____ Supplied records

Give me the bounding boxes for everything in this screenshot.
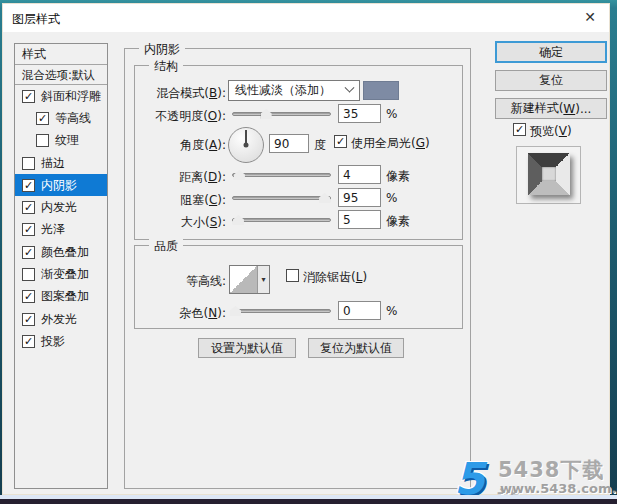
preview-label: 预览(V) bbox=[530, 123, 572, 140]
sidebar-item[interactable]: ✓ 等高线 bbox=[15, 107, 107, 129]
angle-label: 角度(A): bbox=[116, 137, 226, 154]
styles-list: 样式 混合选项:默认 ✓ 斜面和浮雕 ✓ 等高线 纹理 描边 ✓ 内阴影 ✓ 内… bbox=[14, 43, 108, 489]
reset-default-button[interactable]: 复位为默认值 bbox=[308, 338, 404, 358]
distance-slider[interactable] bbox=[232, 169, 331, 181]
size-slider[interactable] bbox=[232, 214, 331, 226]
slider-track[interactable] bbox=[232, 309, 331, 313]
sidebar-item-label: 等高线 bbox=[55, 110, 91, 127]
opacity-label: 不透明度(O): bbox=[116, 108, 226, 125]
antialias-checkbox[interactable] bbox=[286, 269, 299, 282]
sidebar-item[interactable]: 渐变叠加 bbox=[15, 263, 107, 285]
blend-mode-select[interactable]: 线性减淡（添加） bbox=[228, 80, 360, 101]
style-preview bbox=[516, 146, 581, 204]
slider-track[interactable] bbox=[232, 173, 331, 177]
style-checkbox[interactable] bbox=[22, 157, 35, 170]
watermark-site-url: www.5438.com.cn bbox=[500, 481, 617, 496]
style-checkbox[interactable]: ✓ bbox=[22, 246, 35, 259]
opacity-unit: % bbox=[386, 107, 397, 121]
sidebar-item[interactable]: 纹理 bbox=[15, 130, 107, 152]
choke-unit: % bbox=[386, 191, 397, 205]
contour-dropdown-arrow[interactable]: ▾ bbox=[257, 266, 269, 293]
shadow-color-swatch[interactable] bbox=[363, 81, 399, 100]
style-checkbox[interactable]: ✓ bbox=[22, 90, 35, 103]
slider-track[interactable] bbox=[232, 196, 331, 200]
noise-unit: % bbox=[386, 304, 397, 318]
layer-style-dialog: 图层样式 ✕ 样式 混合选项:默认 ✓ 斜面和浮雕 ✓ 等高线 纹理 描边 ✓ … bbox=[2, 3, 610, 495]
sidebar-item-blending-options[interactable]: 混合选项:默认 bbox=[15, 65, 107, 85]
sidebar-item[interactable]: ✓ 内阴影 bbox=[15, 174, 107, 196]
angle-unit: 度 bbox=[314, 137, 326, 154]
close-icon[interactable]: ✕ bbox=[584, 9, 596, 25]
bottom-dark-strip bbox=[0, 499, 617, 504]
choke-input[interactable]: 95 bbox=[338, 188, 381, 207]
sidebar-item-label: 斜面和浮雕 bbox=[41, 88, 101, 105]
noise-label: 杂色(N): bbox=[116, 305, 226, 322]
sidebar-item[interactable]: ✓ 颜色叠加 bbox=[15, 241, 107, 263]
choke-slider[interactable] bbox=[232, 192, 331, 204]
ok-button[interactable]: 确定 bbox=[495, 41, 607, 63]
contour-thumbnail bbox=[230, 266, 257, 293]
noise-input[interactable]: 0 bbox=[338, 301, 381, 320]
sidebar-item[interactable]: ✓ 图案叠加 bbox=[15, 286, 107, 308]
sidebar-item[interactable]: ✓ 内发光 bbox=[15, 196, 107, 218]
angle-input[interactable]: 90 bbox=[269, 134, 309, 153]
dialog-titlebar[interactable]: 图层样式 ✕ bbox=[3, 4, 609, 32]
new-style-button[interactable]: 新建样式(W)... bbox=[495, 98, 607, 119]
preview-gem-icon bbox=[528, 153, 570, 195]
use-global-light-checkbox[interactable]: ✓ bbox=[334, 135, 347, 148]
distance-input[interactable]: 4 bbox=[338, 165, 381, 184]
opacity-slider[interactable] bbox=[232, 108, 331, 120]
style-checkbox[interactable] bbox=[36, 134, 49, 147]
style-checkbox[interactable]: ✓ bbox=[22, 290, 35, 303]
style-checkbox[interactable]: ✓ bbox=[22, 201, 35, 214]
slider-thumb[interactable] bbox=[261, 109, 272, 119]
sidebar-item-label: 图案叠加 bbox=[41, 288, 89, 305]
sidebar-item-styles[interactable]: 样式 bbox=[15, 44, 107, 65]
sidebar-item[interactable]: ✓ 外发光 bbox=[15, 308, 107, 330]
reset-button[interactable]: 复位 bbox=[495, 70, 607, 91]
slider-thumb[interactable] bbox=[234, 170, 245, 180]
slider-thumb[interactable] bbox=[319, 193, 330, 203]
distance-label: 距离(D): bbox=[116, 169, 226, 186]
size-unit: 像素 bbox=[386, 213, 410, 230]
preview-checkbox[interactable]: ✓ bbox=[513, 123, 526, 136]
choke-label: 阻塞(C): bbox=[116, 192, 226, 209]
dialog-title: 图层样式 bbox=[12, 11, 60, 28]
sidebar-item-label: 渐变叠加 bbox=[41, 266, 89, 283]
panel-title: 内阴影 bbox=[139, 41, 185, 58]
sidebar-item[interactable]: ✓ 投影 bbox=[15, 330, 107, 352]
quality-legend: 品质 bbox=[149, 238, 183, 255]
structure-legend: 结构 bbox=[149, 58, 183, 75]
antialias-label: 消除锯齿(L) bbox=[303, 269, 367, 286]
sidebar-item-label: 内发光 bbox=[41, 199, 77, 216]
sidebar-item-label: 颜色叠加 bbox=[41, 244, 89, 261]
sidebar-style-items: ✓ 斜面和浮雕 ✓ 等高线 纹理 描边 ✓ 内阴影 ✓ 内发光 ✓ 光泽 ✓ 颜… bbox=[15, 85, 107, 353]
sidebar-item-label: 外发光 bbox=[41, 311, 77, 328]
sidebar-item[interactable]: 描边 bbox=[15, 152, 107, 174]
sidebar-item[interactable]: ✓ 斜面和浮雕 bbox=[15, 85, 107, 107]
opacity-input[interactable]: 35 bbox=[338, 104, 381, 123]
noise-slider[interactable] bbox=[232, 305, 331, 317]
style-checkbox[interactable] bbox=[22, 268, 35, 281]
slider-track[interactable] bbox=[232, 112, 331, 116]
angle-dial[interactable] bbox=[228, 127, 264, 163]
slider-track[interactable] bbox=[232, 218, 331, 222]
sidebar-item-label: 光泽 bbox=[41, 221, 65, 238]
style-checkbox[interactable]: ✓ bbox=[22, 313, 35, 326]
blend-mode-value: 线性减淡（添加） bbox=[235, 82, 346, 99]
style-checkbox[interactable]: ✓ bbox=[22, 179, 35, 192]
style-checkbox[interactable]: ✓ bbox=[22, 335, 35, 348]
sidebar-item[interactable]: ✓ 光泽 bbox=[15, 219, 107, 241]
make-default-button[interactable]: 设置为默认值 bbox=[198, 338, 296, 358]
use-global-light-label: 使用全局光(G) bbox=[351, 135, 430, 152]
slider-thumb[interactable] bbox=[233, 215, 244, 225]
sidebar-item-label: 描边 bbox=[41, 155, 65, 172]
style-checkbox[interactable]: ✓ bbox=[22, 223, 35, 236]
blend-mode-label: 混合模式(B): bbox=[116, 85, 226, 102]
contour-picker[interactable]: ▾ bbox=[229, 265, 270, 294]
slider-thumb[interactable] bbox=[230, 306, 241, 316]
sidebar-item-label: 内阴影 bbox=[41, 177, 77, 194]
style-checkbox[interactable]: ✓ bbox=[36, 112, 49, 125]
size-input[interactable]: 5 bbox=[338, 210, 381, 229]
contour-label: 等高线: bbox=[116, 273, 226, 290]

________

For every line above that has "颜色叠加" in it, copy the line.

sidebar-item[interactable]: ✓ 颜色叠加 bbox=[15, 241, 107, 263]
sidebar-item-label: 颜色叠加 bbox=[41, 244, 89, 261]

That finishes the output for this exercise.